Last month, Interactive Brokers said that the sweeping changes to US tax law knocked about $84 million off its profits.
Interactive Brokers LLC (NASDAQ:IBKR) has just disclosed its consolidated trading volumes for the month ending January 2018, which started the year off on a positive note, helped in part by an uptick in volatility after what had been a traditionally slower period in December.
The first month of the calendar year saw DARTs climb to 903,000, a rise of 29.0 percent month-over-month from 699,000 in December 2017. Over a year-on-year basis, Interactive Brokers saw a more upbeat performance in its DARTs with January’s figure jumping approximately 40 percent relative to the 646,000 reported back in January 2017.
Looking deeper into Interactive Brokers’ latest monthly report, the group’s equity balance across customer accounts during January 2018 continued to climb higher to $133.9 billion, an increase of 50.0 percent year-on-year from $89.4 billion. In addition, Interactive Brokers bested its December 2017 equivalent, having notched a gain of 7.0 percent from $124.8 billion in the prior month.
Interactive Brokers’ ending client credit balances also came in at $48.1 billion in January 2018, or 2.0 percent higher month-on-month from $47.1 billion in December 2017. Across a yearly interval, the figure moved higher by 13.0 percent when weighed against its counterpart in January 2016.

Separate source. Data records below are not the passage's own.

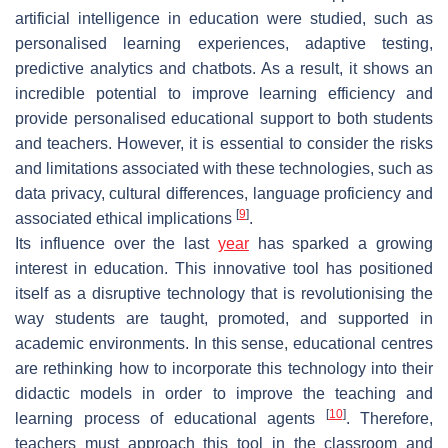
artificial intelligence in education were studied, such as
personalised learning experiences, adaptive testing,
predictive analytics and chatbots. As a result, it shows an
incredible potential to improve learning efficiency and
provide personalised educational support to both students
and teachers. However, it is essential to consider the risks
and limitations associated with these technologies, such as
data privacy, cultural differences, language proficiency and
[
9
]
associated ethical implications
.
Its influence over the last
year
has sparked a growing
interest in education. This innovative tool has positioned
itself as a disruptive technology that is revolutionising the
way students are taught, promoted, and supported in
academic environments. In this sense, educational centres
are rethinking how to incorporate this technology into their
didactic models in order to improve the teaching and
[
10
]
learning process of educational agents
. Therefore,
teachers must approach this tool in the classroom and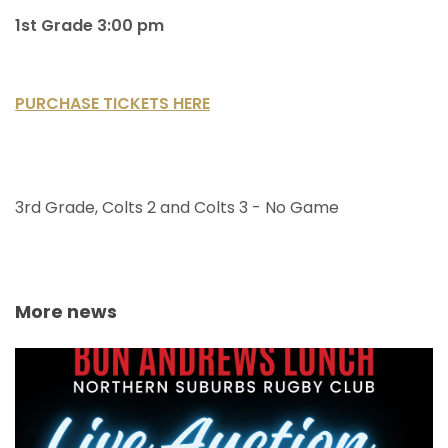
1st Grade 3:00 pm
PURCHASE TICKETS HERE
3rd Grade, Colts 2 and Colts 3 - No Game
More news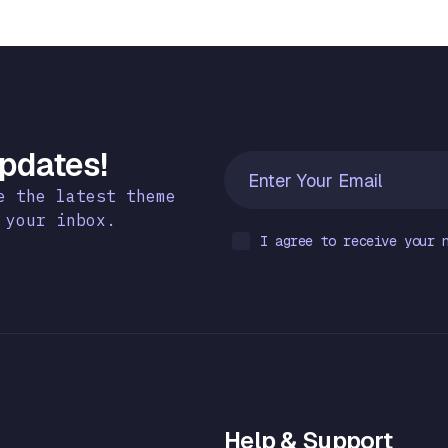
Updates!
e the latest theme
 your inbox.
I agree to receive your 
Help & Support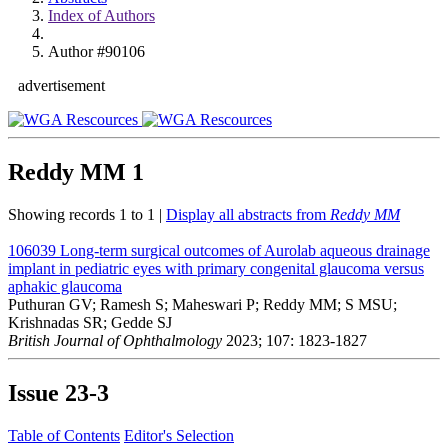
Index of Authors
Author #90106
advertisement
Reddy MM
1
Showing records 1 to 1 |
Display all abstracts from
Reddy MM
106039
Long-term surgical outcomes of Aurolab aqueous drainage
implant in pediatric eyes with primary congenital glaucoma versus
aphakic glaucoma
Puthuran GV; Ramesh S; Maheswari P; Reddy MM; S MSU;
Krishnadas SR; Gedde SJ
British Journal of Ophthalmology
2023; 107: 1823-1827
Issue
23-3
Table of Contents
Editor's Selection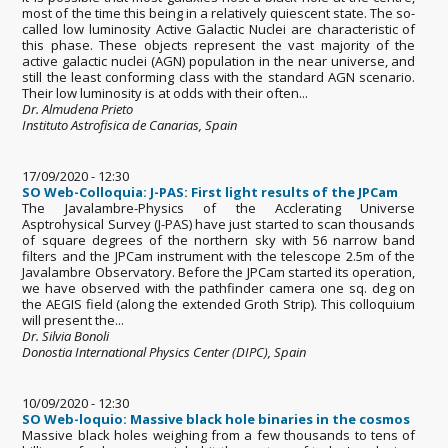
most of the time this being in a relatively quiescent state. The so-
called low luminosity Active Galactic Nuclei are characteristic of
this phase. These objects represent the vast majority of the
active galactic nuclei (AGN) population in the near universe, and
still the least conforming class with the standard AGN scenario.
Their low luminosity is at odds with their often...
Dr. Almudena Prieto
Instituto Astrofisica de Canarias, Spain
17/09/2020 - 12:30
SO Web-Colloquia: J-PAS: First light results of the JPCam
The Javalambre-Physics of the Acclerating Universe
Asptrohysical Survey (J-PAS) have just started to scan thousands
of square degrees of the northern sky with 56 narrow band
filters and the JPCam instrument with the telescope 2.5m of the
Javalambre Observatory. Before the JPCam started its operation,
we have observed with the pathfinder camera one sq. deg on
the AEGIS field (along the extended Groth Strip). This colloquium
will present the...
Dr. Silvia Bonoli
Donostia International Physics Center (DIPC), Spain
10/09/2020 - 12:30
SO Web-loquio: Massive black hole binaries in the cosmos
Massive black holes weighing from a few thousands to tens of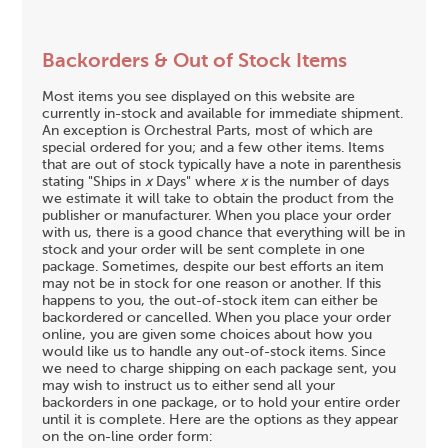
Backorders & Out of Stock Items
Most items you see displayed on this website are
currently in-stock and available for immediate shipment.
An exception is Orchestral Parts, most of which are
special ordered for you; and a few other items. Items
that are out of stock typically have a note in parenthesis
stating "Ships in
x
Days" where
x
is the number of days
we estimate it will take to obtain the product from the
publisher or manufacturer. When you place your order
with us, there is a good chance that everything will be in
stock and your order will be sent complete in one
package. Sometimes, despite our best efforts an item
may not be in stock for one reason or another. If this
happens to you, the out-of-stock item can either be
backordered or cancelled. When you place your order
online, you are given some choices about how you
would like us to handle any out-of-stock items. Since
we need to charge shipping on each package sent, you
may wish to instruct us to either send all your
backorders in one package, or to hold your entire order
until it is complete. Here are the options as they appear
on the on-line order form: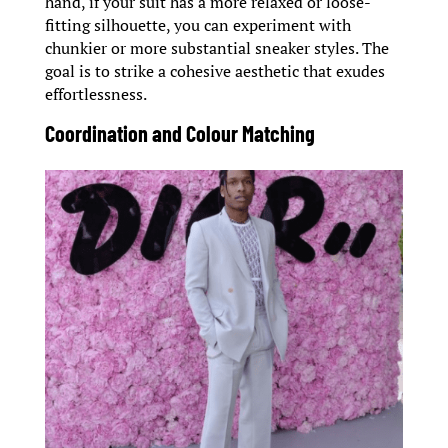
hand, if your suit has a more relaxed or loose-
fitting silhouette, you can experiment with
chunkier or more substantial sneaker styles. The
goal is to strike a cohesive aesthetic that exudes
effortlessness.
Coordination and Colour Matching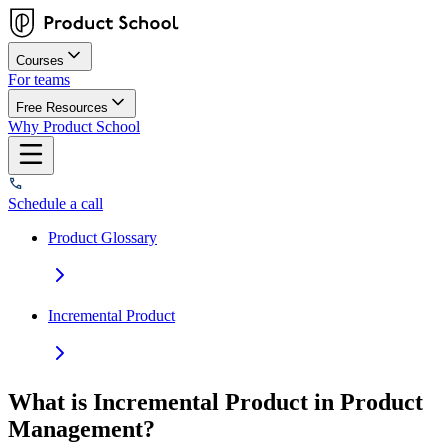
Courses
For teams
Free Resources
Why Product School
Schedule a call
Product Glossary
Incremental Product
What is Incremental Product in Product
Management?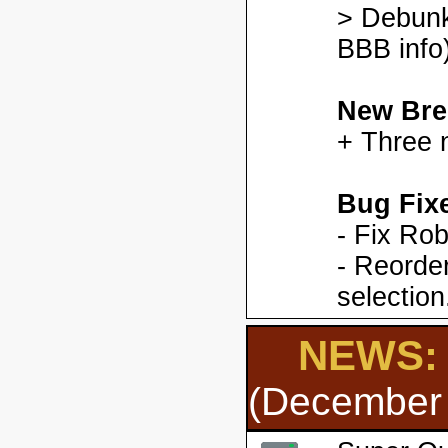
> Debunk
BBB info)
New Bre
+ Three 
Bug Fix
- Fix Ro
- Reorder
selection
NEWS: 
(December 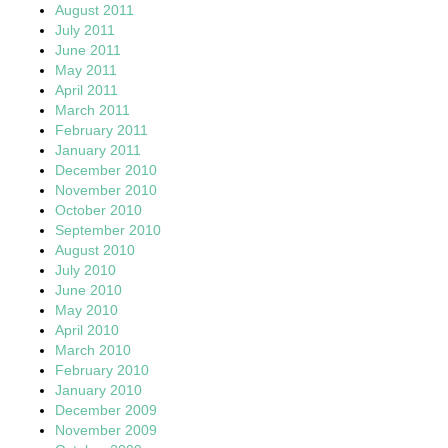
August 2011
July 2011
June 2011
May 2011
April 2011
March 2011
February 2011
January 2011
December 2010
November 2010
October 2010
September 2010
August 2010
July 2010
June 2010
May 2010
April 2010
March 2010
February 2010
January 2010
December 2009
November 2009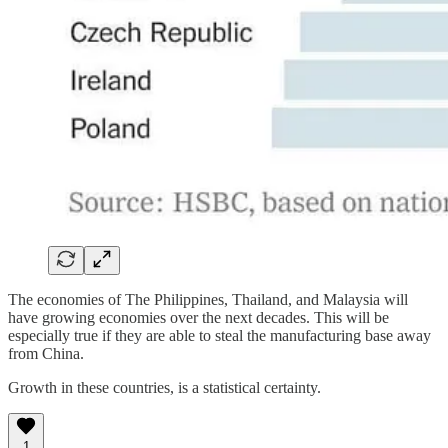
The economies of The Philippines, Thailand, and Malaysia will
have growing economies over the next decades. This will be
especially true if they are able to steal the manufacturing base away
from China.
Growth in these countries, is a statistical certainty.
1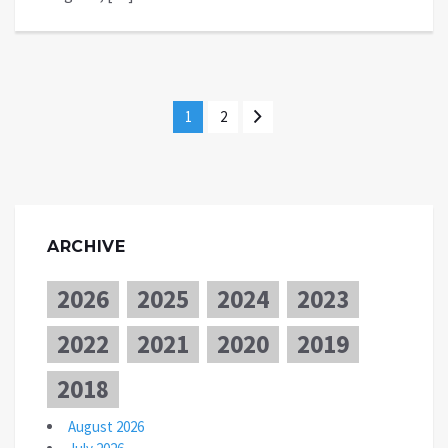
1
2
ARCHIVE
2026
2025
2024
2023
2022
2021
2020
2019
2018
August 2026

Business highlights, according to the company’s press release, also showed that a total of 497,000 customer accounts were active at IB during January 2018. The number is rising in consecutive months, this time by 3.0 percent month-on-month when compared to December 2017 (483,000 accounts), and 27.0 percent higher from 391,200 for January 2017.
On average, in January 2018 Interactive Brokers charged clients commission fees of $4.02 per order, including exchange, clearing and regulatory fees, with the key products metrics coming out at $2.59 for stocks, $6.03 for equity options and $5.88 for futures orders.
Last month, Interactive Brokers said that the sweeping changes to US tax law knocked about $84 million off its profits for the end of 2017, which were largely related to its tax-deferred assets, which now must be recalibrated to reflect the lower corporate rate.